[comp.unix.wizards] rdump, Ethernet slowness

stevens@hsi.UUCP (Richard Stevens) (12/07/87)

When we added a second VAX we had planned to use the existing 6250-bpi
tape drive for dumping its filesystems, using rdump(8).  Using rdump
once made it clear that this wasn't a viable solution.  (We're running
vanilla 4.3 BSD on a 785 and an 8600.)  We didn't delve into the
problem much, but punted and bought a cheap Unibus controller for the
newer VAX, and switch the existing 6250 drive between the two VAX'es
to do the level 0 dumps.

The comments in the paper by Karels & McKusick at the 1986 Atlanta Usenix
("Network Performance and Management with 4.3 BSD and IP/TCP") led me to
expect better results with rdump.

I then decided to get a better handle on just how slow dump and rdump are,
and here are the results, done on a single-user 8600 with a Kennedy
9400 tape drive (45 ips at 6250) with an Emulex TC13 Unibus controller.
The network hardware is an Interlan N1010A on both Vax'es.
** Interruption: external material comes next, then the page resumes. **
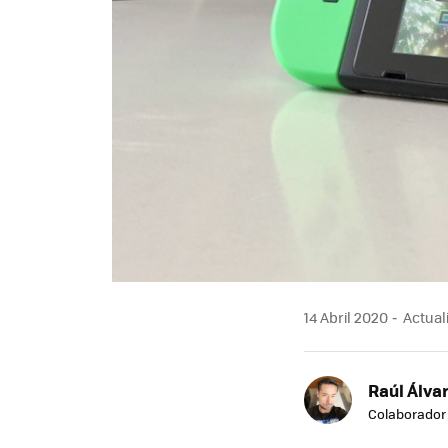
14 Abril 2020
Actuali
Raúl Álvar
Colaborador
	552,000 bytes/sec - speed of a C program that writes 1000 32768-byte
			    buffers to another process on the same system.
			    The two processes are connected with a stream
			    socket created by rexec(3), with the SO_SNDBUF
			    socket option set to 32768.

	540,000 bytes/sec - raw disk speed for an RA81, using dd and bs=32768.
			    Driver's UDABURST is set to 4.  I'm not sure
			    what the UDA50's Unibus delay jumper is set to.
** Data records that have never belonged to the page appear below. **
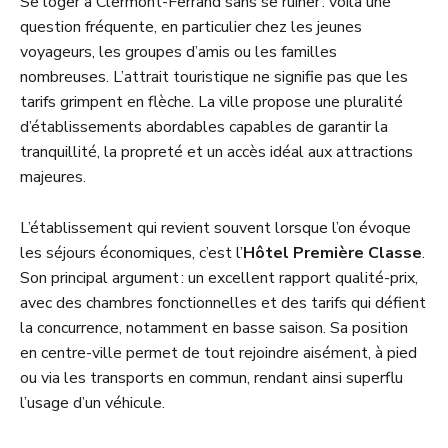
Se loger à Clermont-Ferrand sans se ruiner : voilà une
question fréquente, en particulier chez les jeunes
voyageurs, les groupes d’amis ou les familles
nombreuses. L’attrait touristique ne signifie pas que les
tarifs grimpent en flèche. La ville propose une pluralité
d’établissements abordables capables de garantir la
tranquillité, la propreté et un accès idéal aux attractions
majeures.
L’établissement qui revient souvent lorsque l’on évoque
les séjours économiques, c’est l’
Hôtel Première Classe
.
Son principal argument : un excellent rapport qualité-prix,
avec des chambres fonctionnelles et des tarifs qui défient
la concurrence, notamment en basse saison. Sa position
en centre-ville permet de tout rejoindre aisément, à pied
ou via les transports en commun, rendant ainsi superflu
l’usage d’un véhicule.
	266,000 bytes/sec - "theoretical" max speed of a 45 ips, 6250 tape
			    drive, writing 1000 32768-byte blocks, with
			    0.3-inch inter-record gaps.

	247,000 bytes/sec - actual speed of a simple C program that does
			    1000 write(2) calls of a 32768-byte block,
			    to the raw tape drive.  About 7% less than the
			    theoretical max above, which isn't bad.	

	172,000 bytes/sec - dump speed of the RA81 to /dev/null.

	166,000 bytes/sec - dump speed of the RA81 to the tape drive.
			    About 3% slower than to /dev/null, which isn't bad.
			    About 32% slower than the tape drive speed.

	 52,000 bytes/sec - speed of a C program writing 1000 32768-byte
			    buffers to another process on the other system,
			    across the Ethernet, using a stream socket, as
			    in the 552,000 bytes/sec example given above.

	 41,000 bytes/sec - rdump speed to /dev/null on the other system.
			    4 times slower than dump.  Not very good.

For the actual tests of dump and rdump, I timed the second tape that dump
wrote, to avoid the first 3 passes that dump makes before it starts
dumping the regular files.  Also, for the rdump test, the other system
(for the /dev/null output) was essentially idle, with the priority of
the /etc/rmt process set to -20.

Should the actual throughput of the Ethernet be as slow as we're seeing ??
Should I expect rdump to be so slow, given the Ethernet throughput ??
(Maybe rdump wouldn't be so bad if you were used to a TS11 :-) ).

	Richard Stevens
	Health Systems International, New Haven, CT
           { uunet | ihnp4 } ! hsi ! stevens

mdb@laidbak.UUCP (12/07/87)

I believe that the /etc/rmt protocol, used by rdump, is synchronous. Each
I/O operation is acknowledged (back through the Ethernet) before the next
one is begun. The network transfer rate is good, but the latency is poor.
Hence, rdump spends much of the time waiting for write acknowledgements.

					Mark Brukhartz
					Lachman Associates, Inc.
					..!{ihnp4, sun}!laidbak!mdb

matt@oddjob.UUCP (12/07/87)

I use rdump to back up a tapeless many-user sun-3/280 to an elxsi.
Even though Elxsi's rmt limits me to 10k tape blocks, The performance
is not too bad.  Restoring a partition with rrestore, however, is
excruciating!  It takes about 4 hours to restore a level 0 dump of a
175MB partition.

Has anyone ever profiled restore?
________________________________________________________
Matt	     University		matt@oddjob.uchicago.edu
Crawford     of Chicago     {astrovax,ihnp4}!oddjob!matt

jrl@anuck.UUCP (j.r.lupien) (12/09/87)

> The network transfer rate is good, but the latency is poor.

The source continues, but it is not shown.